• [What to work on]:
Write out, word for word, each line from the start of the entries through the one holding "Gunnar S Bolmsjö"; omit the pictures.

Saved entries
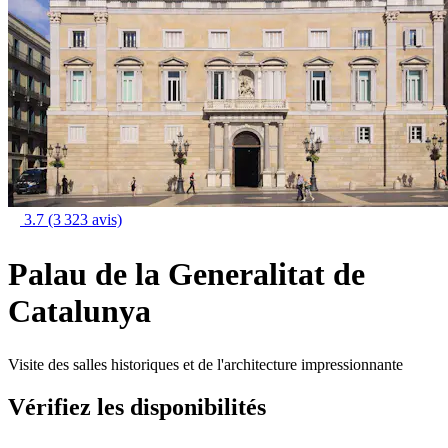
3.7
(3 323 avis)
Palau de la Generalitat de
Catalunya
Visite des salles historiques et de l'architecture impressionnante
Vérifiez les disponibilités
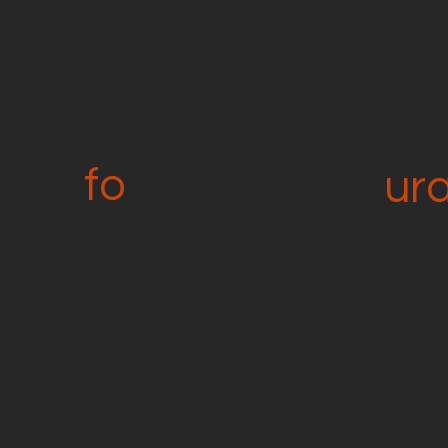
fo
ur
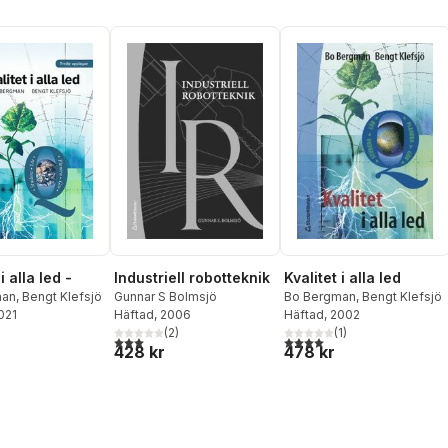
i alla led -
Industriell robotteknik
Kvalitet i alla led
man
,
Bengt Klefsjö
Gunnar S Bolmsjö
Bo Bergman
,
Bengt Klefsjö
2021
Häftad
, 2006
Häftad
, 2002
(
2
)
(
1
)
3,0
utav 5 stjärnor. Totalt antal röster:
4,0
utav 5 stjärnor. Totalt ant
428 kr
478 kr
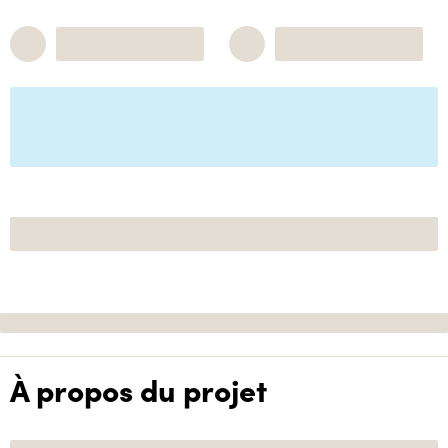
À propos du projet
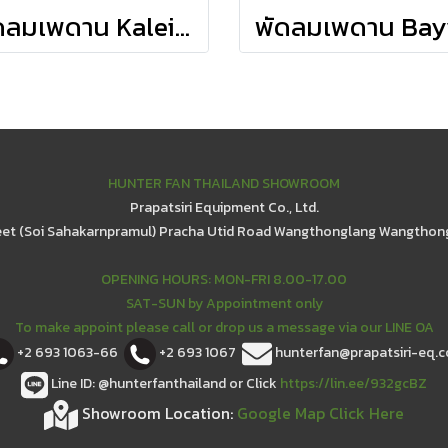
พัดลมเพดาน Kaleidoscpoe - Matte Black
HUNTER FAN THAILAND SHOWROOM
Prapatsiri Equipment Co., Ltd.
eet (Soi Sahakarnpramul) Pracha Utid Road Wangthonglang Wangthon
OPENING HOURS: MON-FRI 8.00-17.00
SAT-SUN by Appointment only
To make appoint please call or drop us a message via our LINE OA
+2 693 1063-66
+2 693 1067
hunterfan@prapatsiri-eq.
Line ID: @hunterfanthailand or Click
https://lin.ee/932gcBZ
Showroom Location:
Google Map Click Here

• [Output of the exercise]:
3.7
(3 323 avis)
Palau de la Generalitat de
Catalunya
Visite des salles historiques et de l'architecture impressionnante
Vérifiez les disponibilités
fo
ur
i alla led -
Industriell robotteknik
Kvalitet i alla led
man
,
Bengt Klefsjö
Gunnar S Bolmsjö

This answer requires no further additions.